Activity: From the records below, please repeat exactly the line that has "The width and", the line that has "What do you see at coordinates (699, 2082)", and every line between them, and nothing else.

Listed records:

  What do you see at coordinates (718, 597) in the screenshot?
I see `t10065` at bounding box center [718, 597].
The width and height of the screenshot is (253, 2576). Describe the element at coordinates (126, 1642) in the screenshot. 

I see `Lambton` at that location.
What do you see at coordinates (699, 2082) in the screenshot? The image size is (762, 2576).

--

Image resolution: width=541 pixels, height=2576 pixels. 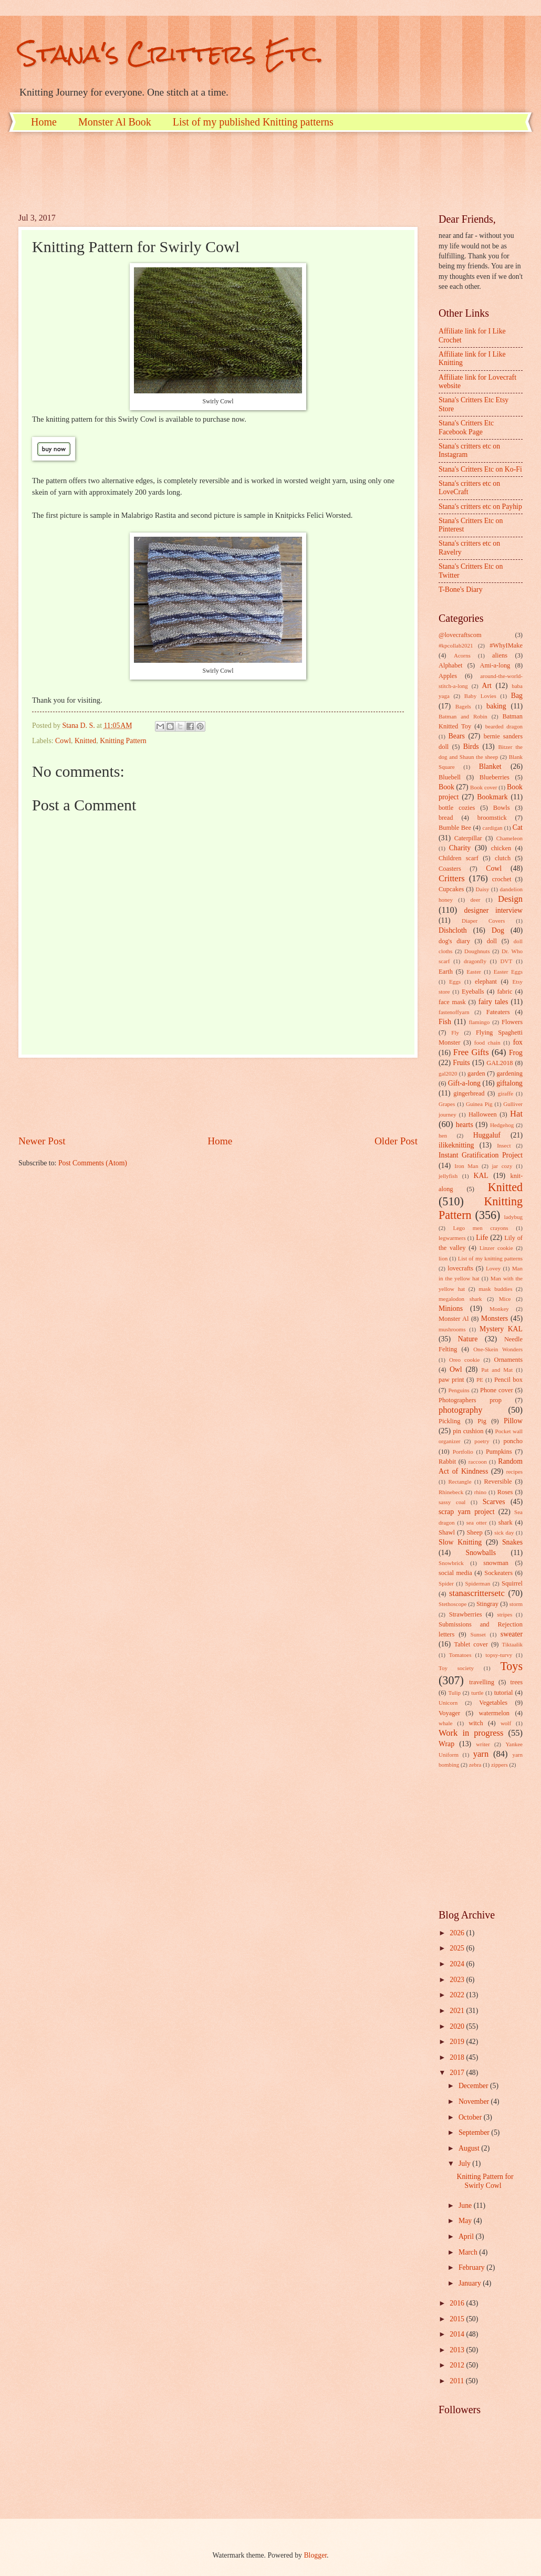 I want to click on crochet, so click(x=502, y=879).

---

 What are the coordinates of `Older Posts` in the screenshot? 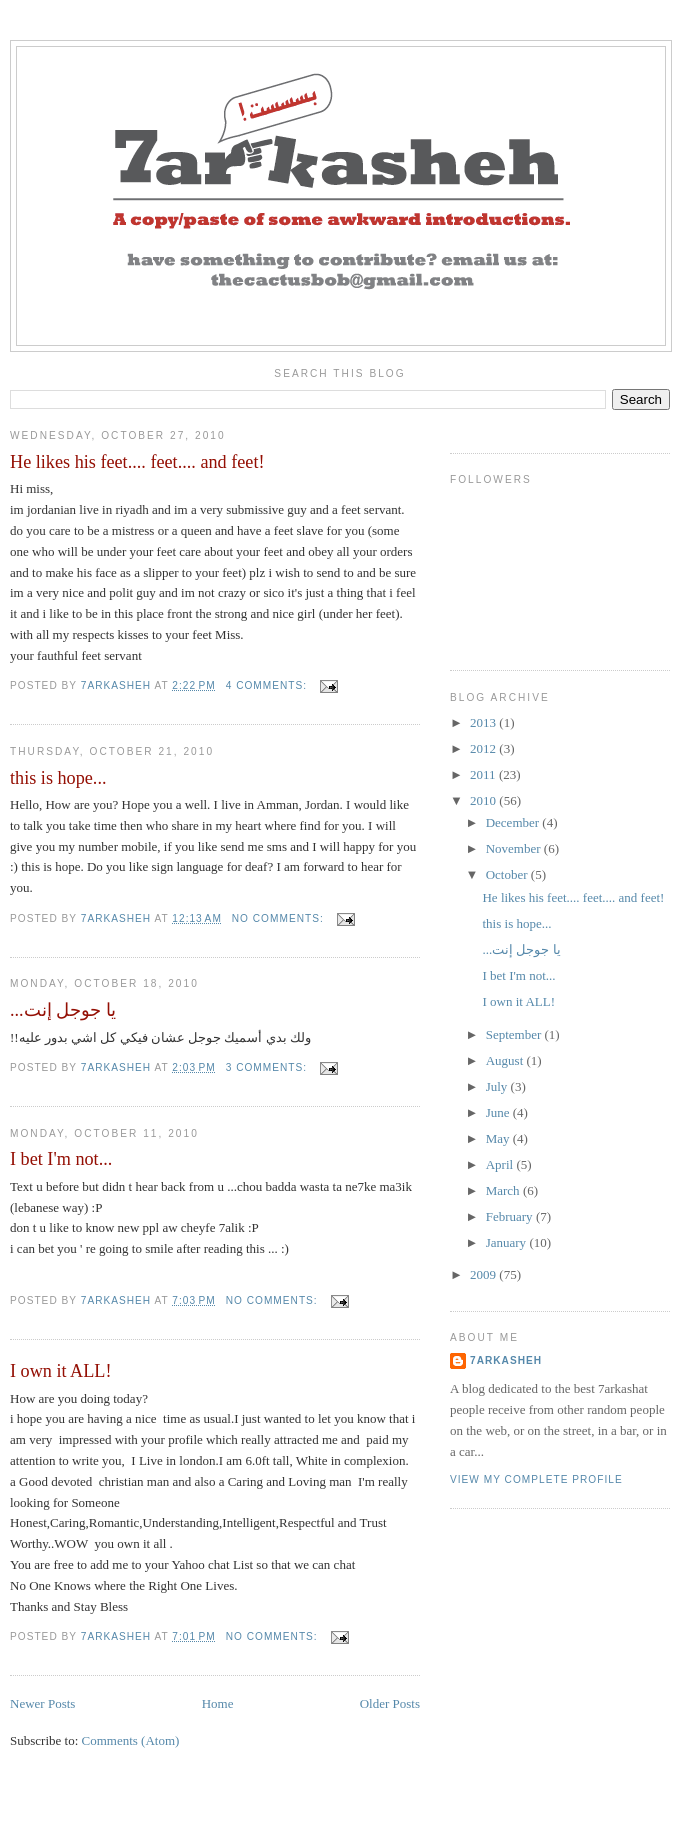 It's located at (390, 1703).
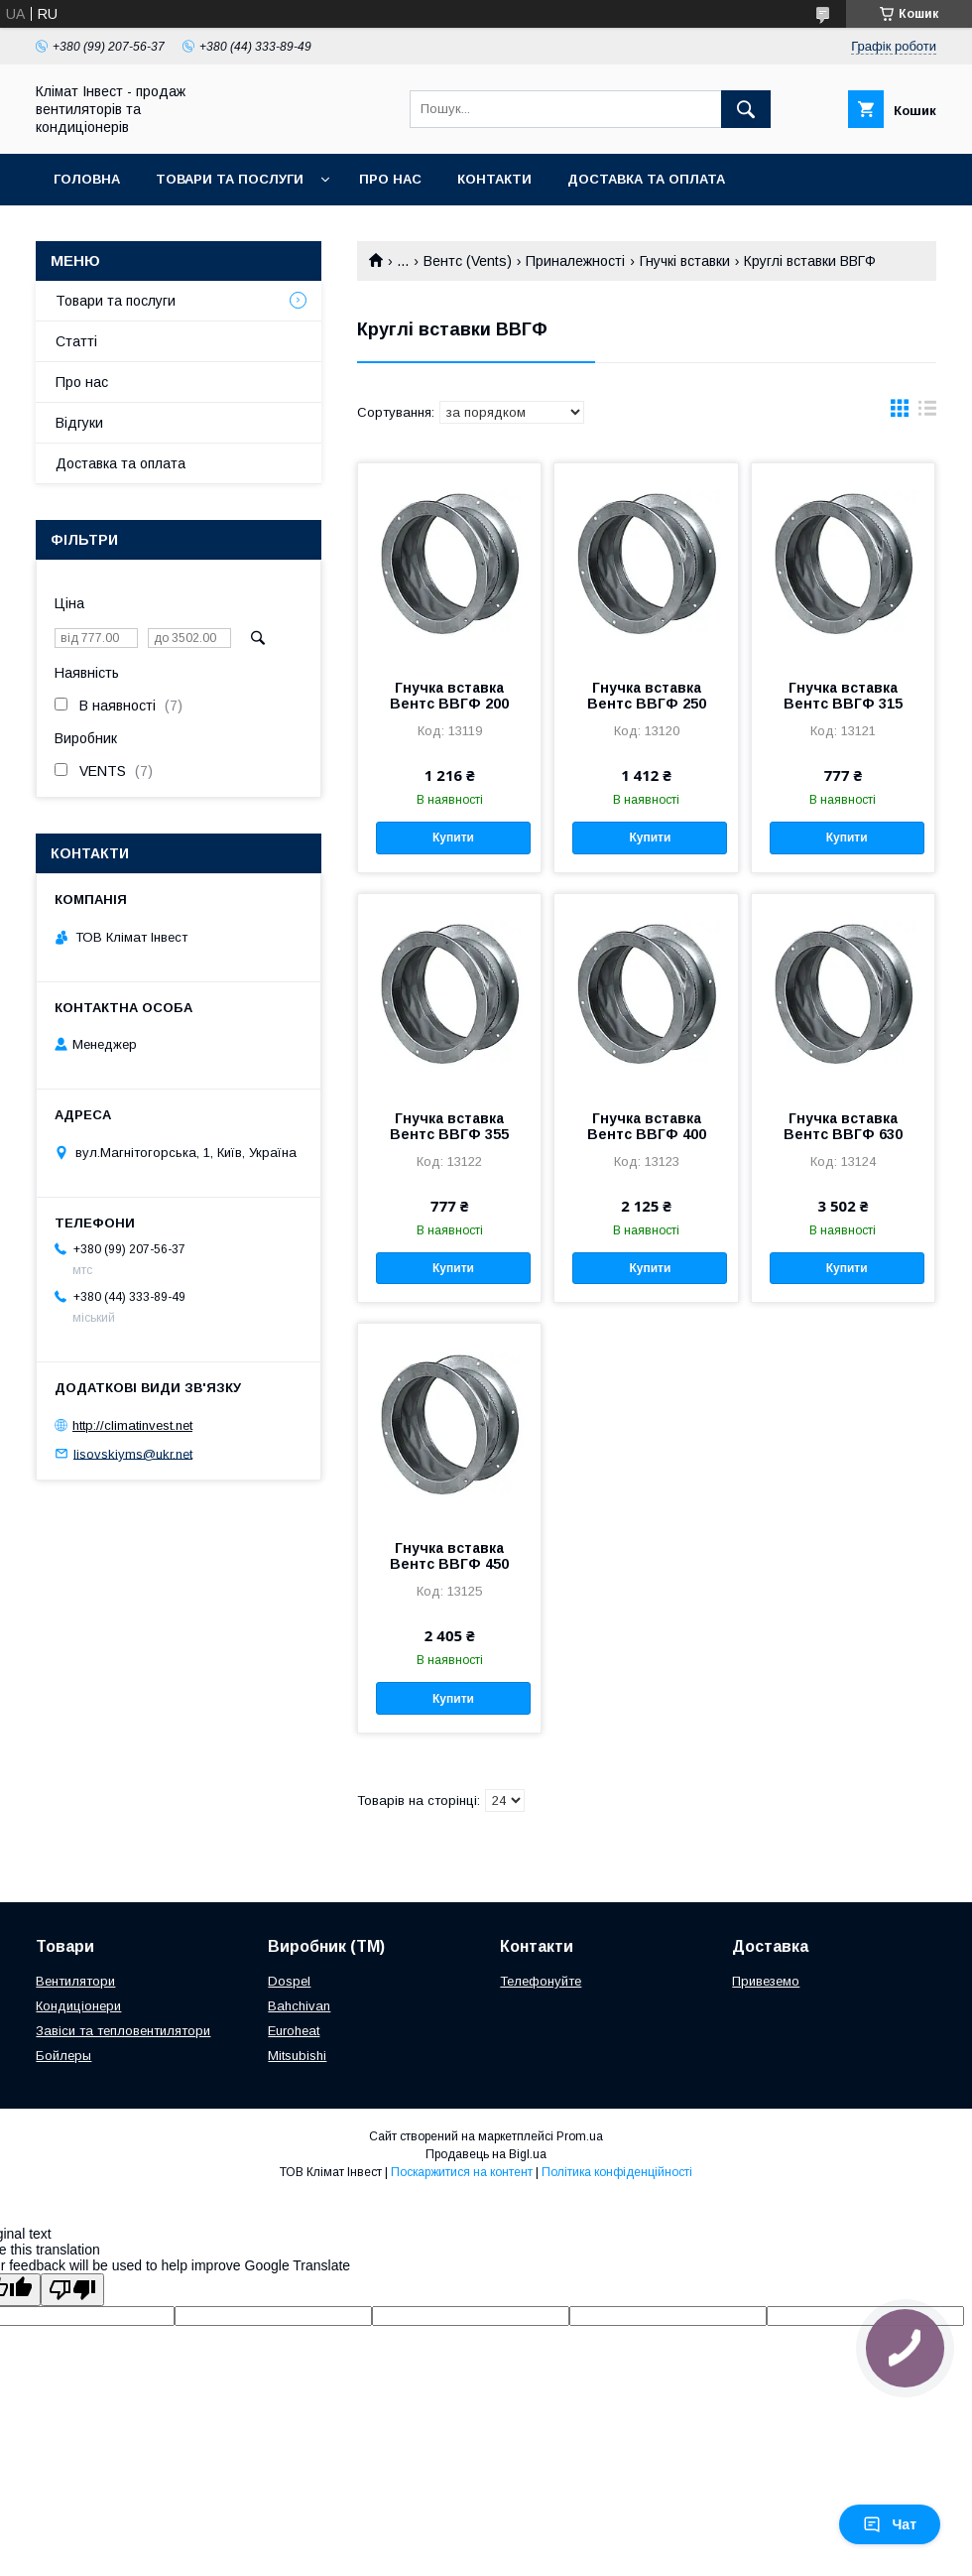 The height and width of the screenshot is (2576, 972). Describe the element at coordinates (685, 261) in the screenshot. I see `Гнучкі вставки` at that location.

Reply:
The width and height of the screenshot is (253, 2576). Describe the element at coordinates (126, 1642) in the screenshot. 

I see `Lambton` at that location.
What do you see at coordinates (699, 2082) in the screenshot? The image size is (762, 2576).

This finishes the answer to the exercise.